**WORK ORDER:**
From top to bottom, return the records that follow exactly.
-- THE DATA follows --
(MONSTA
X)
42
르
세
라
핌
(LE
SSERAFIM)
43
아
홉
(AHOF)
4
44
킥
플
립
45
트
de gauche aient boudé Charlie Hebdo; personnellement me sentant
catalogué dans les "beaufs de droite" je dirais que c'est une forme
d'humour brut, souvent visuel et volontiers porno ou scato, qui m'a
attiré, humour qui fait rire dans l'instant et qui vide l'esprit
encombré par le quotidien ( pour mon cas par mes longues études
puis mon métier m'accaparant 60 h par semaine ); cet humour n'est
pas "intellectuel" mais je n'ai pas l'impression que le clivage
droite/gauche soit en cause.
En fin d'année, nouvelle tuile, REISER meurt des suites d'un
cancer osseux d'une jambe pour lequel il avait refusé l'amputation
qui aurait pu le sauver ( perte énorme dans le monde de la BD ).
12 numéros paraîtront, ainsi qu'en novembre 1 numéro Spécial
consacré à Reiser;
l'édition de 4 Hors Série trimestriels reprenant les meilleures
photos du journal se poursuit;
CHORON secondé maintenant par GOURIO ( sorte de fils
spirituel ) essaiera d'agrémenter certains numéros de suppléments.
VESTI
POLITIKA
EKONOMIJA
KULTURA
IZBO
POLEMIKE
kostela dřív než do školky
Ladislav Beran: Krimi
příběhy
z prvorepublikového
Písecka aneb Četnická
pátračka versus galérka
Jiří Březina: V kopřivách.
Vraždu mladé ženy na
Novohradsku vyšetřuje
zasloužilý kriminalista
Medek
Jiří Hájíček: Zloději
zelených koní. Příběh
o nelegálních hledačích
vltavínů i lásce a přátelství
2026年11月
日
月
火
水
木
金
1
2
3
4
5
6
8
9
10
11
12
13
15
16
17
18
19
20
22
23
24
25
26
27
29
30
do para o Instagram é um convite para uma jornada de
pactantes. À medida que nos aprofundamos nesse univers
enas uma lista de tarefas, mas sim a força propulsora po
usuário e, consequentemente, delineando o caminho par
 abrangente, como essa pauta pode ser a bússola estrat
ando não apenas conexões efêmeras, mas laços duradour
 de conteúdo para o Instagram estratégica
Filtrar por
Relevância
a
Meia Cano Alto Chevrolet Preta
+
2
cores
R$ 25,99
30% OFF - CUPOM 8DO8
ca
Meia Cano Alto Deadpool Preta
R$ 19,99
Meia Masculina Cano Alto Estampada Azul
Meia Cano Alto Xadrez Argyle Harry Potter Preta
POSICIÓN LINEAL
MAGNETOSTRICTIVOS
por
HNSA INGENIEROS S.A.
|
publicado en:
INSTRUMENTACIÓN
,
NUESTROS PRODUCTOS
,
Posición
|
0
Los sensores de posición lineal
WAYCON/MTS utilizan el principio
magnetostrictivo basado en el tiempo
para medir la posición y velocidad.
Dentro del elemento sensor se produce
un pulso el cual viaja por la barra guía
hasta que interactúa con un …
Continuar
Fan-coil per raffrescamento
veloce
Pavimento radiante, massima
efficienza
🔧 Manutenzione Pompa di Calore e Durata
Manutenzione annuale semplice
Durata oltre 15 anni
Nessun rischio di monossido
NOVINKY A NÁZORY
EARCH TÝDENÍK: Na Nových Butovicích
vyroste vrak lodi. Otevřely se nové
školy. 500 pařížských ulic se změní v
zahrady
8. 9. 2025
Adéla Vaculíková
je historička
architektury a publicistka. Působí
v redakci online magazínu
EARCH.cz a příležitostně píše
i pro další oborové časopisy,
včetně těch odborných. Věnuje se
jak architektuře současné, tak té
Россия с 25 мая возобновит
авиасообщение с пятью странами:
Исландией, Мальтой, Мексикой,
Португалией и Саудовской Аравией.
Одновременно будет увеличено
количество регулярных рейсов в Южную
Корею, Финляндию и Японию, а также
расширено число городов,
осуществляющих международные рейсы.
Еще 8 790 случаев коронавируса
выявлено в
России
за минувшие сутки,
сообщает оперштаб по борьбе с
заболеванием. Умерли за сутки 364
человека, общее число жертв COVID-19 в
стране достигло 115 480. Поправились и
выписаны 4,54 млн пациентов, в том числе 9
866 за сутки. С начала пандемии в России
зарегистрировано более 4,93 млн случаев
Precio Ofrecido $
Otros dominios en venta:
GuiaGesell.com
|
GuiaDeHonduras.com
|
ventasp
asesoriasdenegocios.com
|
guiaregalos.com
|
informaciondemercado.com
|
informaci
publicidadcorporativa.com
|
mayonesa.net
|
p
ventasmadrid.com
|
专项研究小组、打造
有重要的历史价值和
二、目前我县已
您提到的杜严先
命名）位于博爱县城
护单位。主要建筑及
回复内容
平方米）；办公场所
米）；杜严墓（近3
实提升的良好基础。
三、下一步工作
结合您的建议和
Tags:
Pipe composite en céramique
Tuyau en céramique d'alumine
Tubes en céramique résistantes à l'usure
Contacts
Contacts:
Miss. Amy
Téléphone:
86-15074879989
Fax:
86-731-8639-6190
-- THE DATA concluded --
**OUTPUT OF THE EXERCISE:**
(MONSTA
X)
42
르
세
라
핌
(LE
SSERAFIM)
43
아
홉
(AHOF)
4
44
킥
플
립
45
트
de gauche aient boudé Charlie Hebdo; personnellement me sentant
catalogué dans les "beaufs de droite" je dirais que c'est une forme
d'humour brut, souvent visuel et volontiers porno ou scato, qui m'a
attiré, humour qui fait rire dans l'instant et qui vide l'esprit
encombré par le quotidien ( pour mon cas par mes longues études
puis mon métier m'accaparant 60 h par semaine ); cet humour n'est
pas "intellectuel" mais je n'ai pas l'impression que le clivage
droite/gauche soit en cause.
En fin d'année, nouvelle tuile, REISER meurt des suites d'un
cancer osseux d'une jambe pour lequel il avait refusé l'amputation
qui aurait pu le sauver ( perte énorme dans le monde de la BD ).
12 numéros paraîtront, ainsi qu'en novembre 1 numéro Spécial
consacré à Reiser;
l'édition de 4 Hors Série trimestriels reprenant les meilleures
photos du journal se poursuit;
CHORON secondé maintenant par GOURIO ( sorte de fils
spirituel ) essaiera d'agrémenter certains numéros de suppléments.
VESTI
POLITIKA
EKONOMIJA
KULTURA
IZBO
POLEMIKE
kostela dřív než do školky
Ladislav Beran: Krimi
příběhy
z prvorepublikového
Písecka aneb Četnická
pátračka versus galérka
Jiří Březina: V kopřivách.
Vraždu mladé ženy na
Novohradsku vyšetřuje
zasloužilý kriminalista
Medek
Jiří Hájíček: Zloději
zelených koní. Příběh
o nelegálních hledačích
vltavínů i lásce a přátelství
2026年11月
日
月
火
水
木
金
1
2
3
4
5
6
8
9
10
11
12
13
15
16
17
18
19
20
22
23
24
25
26
27
29
30
do para o Instagram é um convite para uma jornada de
pactantes. À medida que nos aprofundamos nesse univers
enas uma lista de tarefas, mas sim a força propulsora po
usuário e, consequentemente, delineando o caminho par
 abrangente, como essa pauta pode ser a bússola estrat
ando não apenas conexões efêmeras, mas laços duradour
 de conteúdo para o Instagram estratégica
Filtrar por
Relevância
a
Meia Cano Alto Chevrolet Preta
+
2
cores
R$ 25,99
30% OFF - CUPOM 8DO8
ca
Meia Cano Alto Deadpool Preta
R$ 19,99
Meia Masculina Cano Alto Estampada Azul
Meia Cano Alto Xadrez Argyle Harry Potter Preta
POSICIÓN LINEAL
MAGNETOSTRICTIVOS
por
HNSA INGENIEROS S.A.
|
publicado en:
INSTRUMENTACIÓN
,
NUESTROS PRODUCTOS
,
Posición
|
0
Los sensores de posición lineal
WAYCON/MTS utilizan el principio
magnetostrictivo basado en el tiempo
para medir la posición y velocidad.
Dentro del elemento sensor se produce
un pulso el cual viaja por la barra guía
hasta que interactúa con un …
Continuar
Fan-coil per raffrescamento
veloce
Pavimento radiante, massima
efficienza
🔧 Manutenzione Pompa di Calore e Durata
Manutenzione annuale semplice
Durata oltre 15 anni
Nessun rischio di monossido
NOVINKY A NÁZORY
EARCH TÝDENÍK: Na Nových Butovicích
vyroste vrak lodi. Otevřely se nové
školy. 500 pařížských ulic se změní v
zahrady
8. 9. 2025
Adéla Vaculíková
je historička
architektury a publicistka. Působí
v redakci online magazínu
EARCH.cz a příležitostně píše
i pro další oborové časopisy,
včetně těch odborných. Věnuje se
jak architektuře současné, tak té
Россия с 25 мая возобновит
авиасообщение с пятью странами:
Исландией, Мальтой, Мексикой,
Португалией и Саудовской Аравией.
Одновременно будет увеличено
количество регулярных рейсов в Южную
Корею, Финляндию и Японию, а также
расширено число городов,
осуществляющих международные рейсы.
Еще 8 790 случаев коронавируса
выявлено в
России
за минувшие сутки,
сообщает оперштаб по борьбе с
заболеванием. Умерли за сутки 364
человека, общее число жертв COVID-19 в
стране достигло 115 480. Поправились и
выписаны 4,54 млн пациентов, в том числе 9
866 за сутки. С начала пандемии в России
зарегистрировано более 4,93 млн случаев
Precio Ofrecido $
Otros dominios en venta:
GuiaGesell.com
|
GuiaDeHonduras.com
|
ventasp
asesoriasdenegocios.com
|
guiaregalos.com
|
informaciondemercado.com
|
informaci
publicidadcorporativa.com
|
mayonesa.net
|
p
ventasmadrid.com
|
专项研究小组、打造
有重要的历史价值和
二、目前我县已
您提到的杜严先
命名）位于博爱县城
护单位。主要建筑及
回复内容
平方米）；办公场所
米）；杜严墓（近3
实提升的良好基础。
三、下一步工作
结合您的建议和
Tags:
Pipe composite en céramique
Tuyau en céramique d'alumine
Tubes en céramique résistantes à l'usure
Contacts
Contacts:
Miss. Amy
Téléphone:
86-15074879989
Fax:
86-731-8639-6190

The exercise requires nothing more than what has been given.